◆ TASK: Would you give back exactly the lines from the line with "[Facebook - White Circle] (850, 25)" through the end of the entries below, both included, but none of the pictures?

◆ RECORDS SUPPLIED:
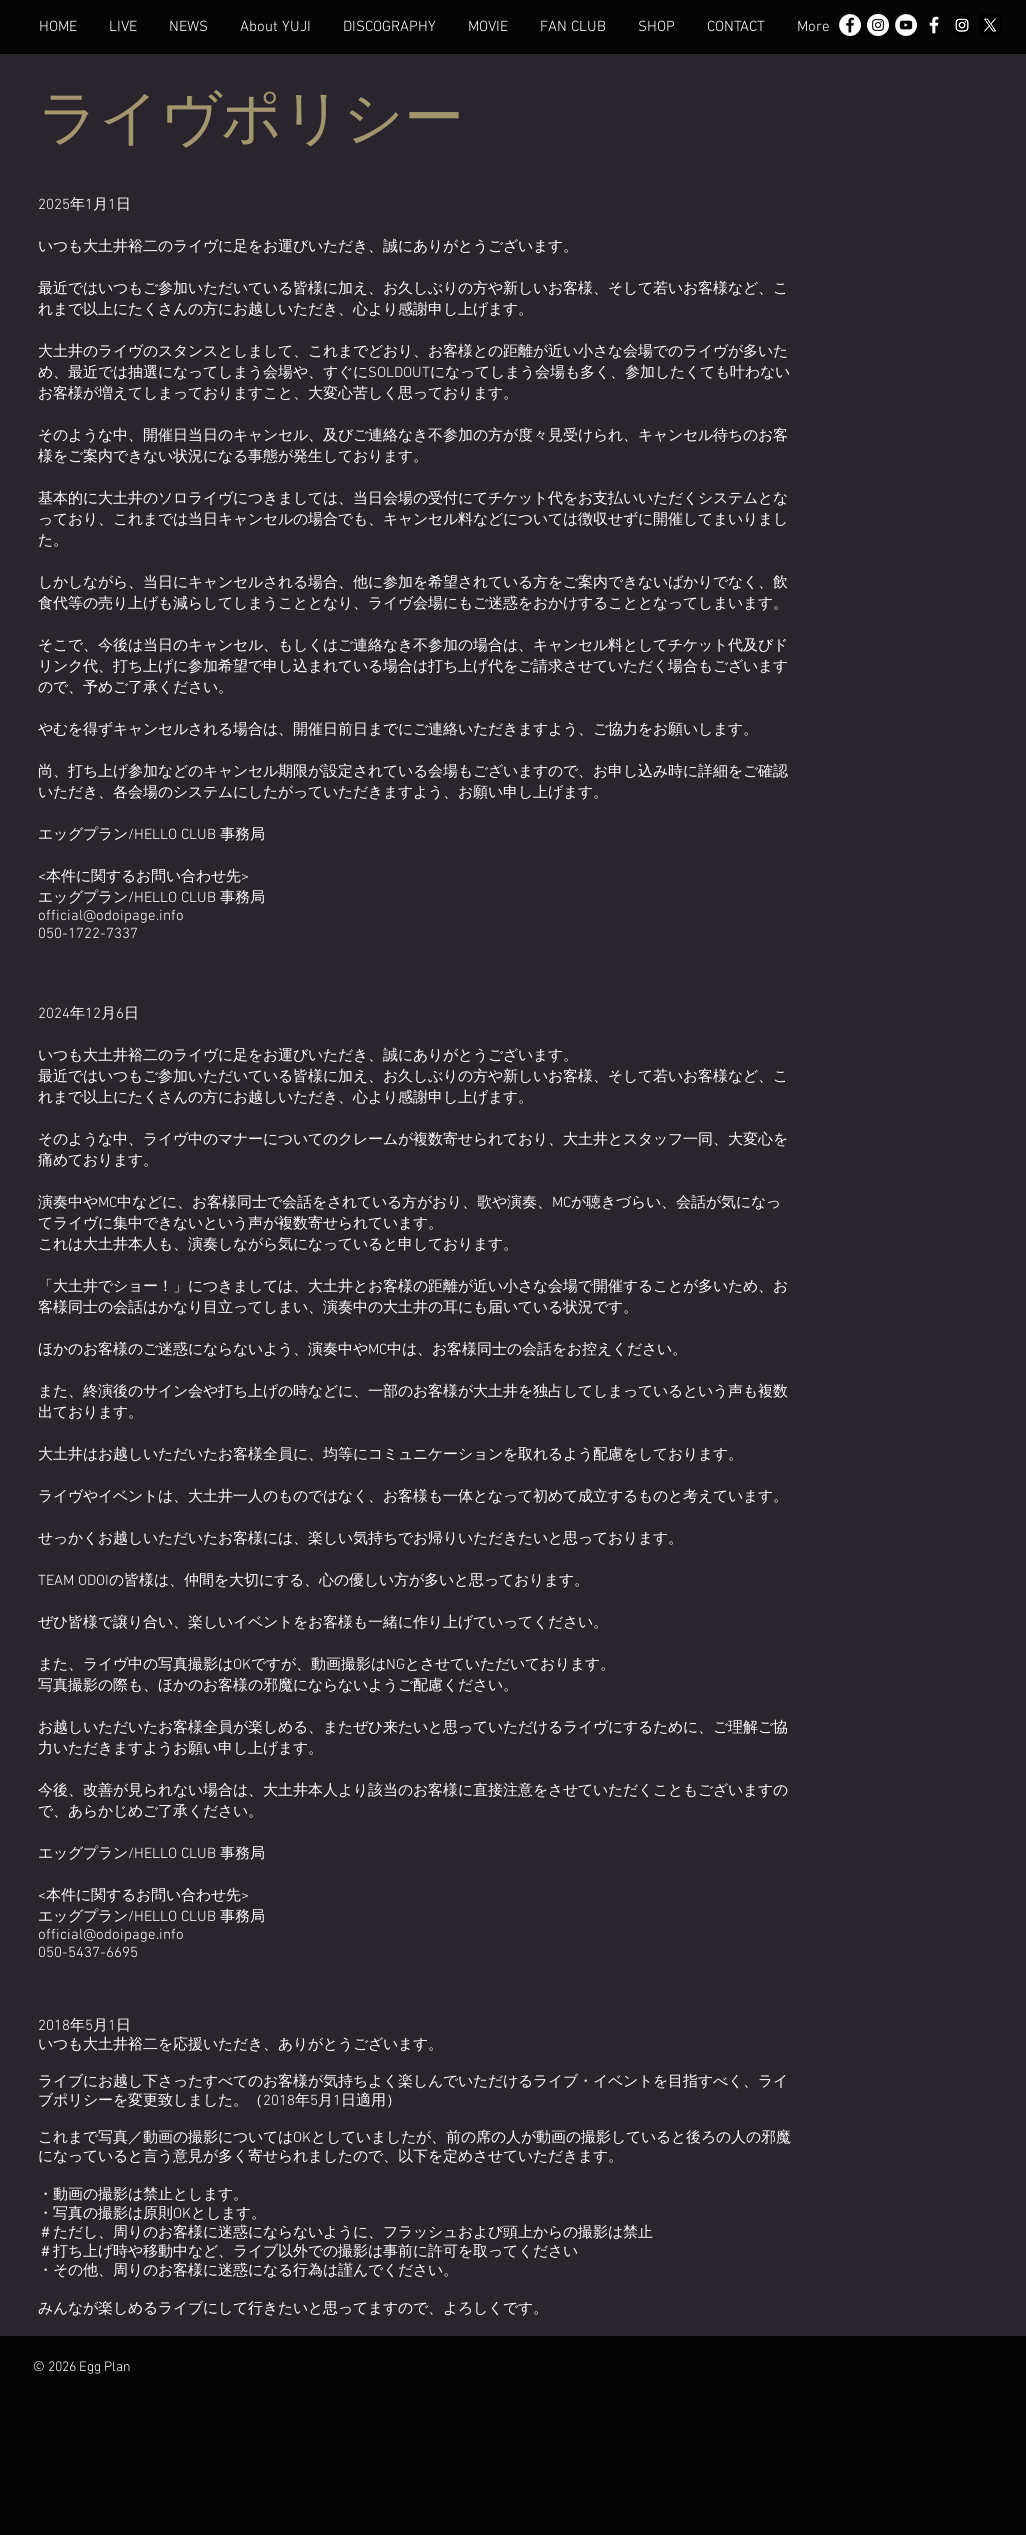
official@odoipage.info (111, 916)
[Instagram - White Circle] (878, 25)
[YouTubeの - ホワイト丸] (906, 25)
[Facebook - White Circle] (850, 25)
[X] (990, 25)
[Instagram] (962, 25)
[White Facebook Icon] (934, 25)
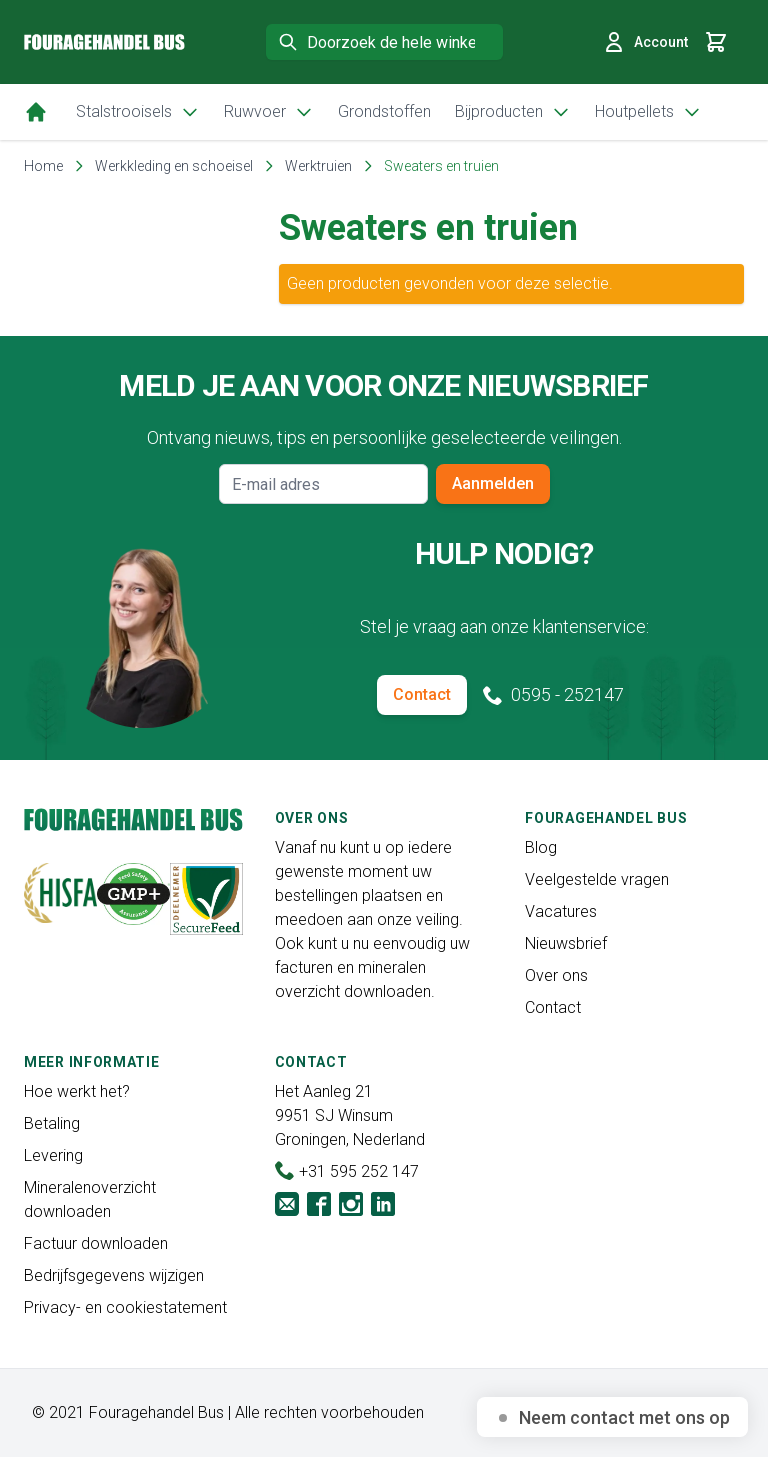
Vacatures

◆ OUTPUT OF THE EXERCISE:
[Facebook - White Circle] (850, 25)
[X] (990, 25)
[Instagram] (962, 25)
[White Facebook Icon] (934, 25)
Vacatures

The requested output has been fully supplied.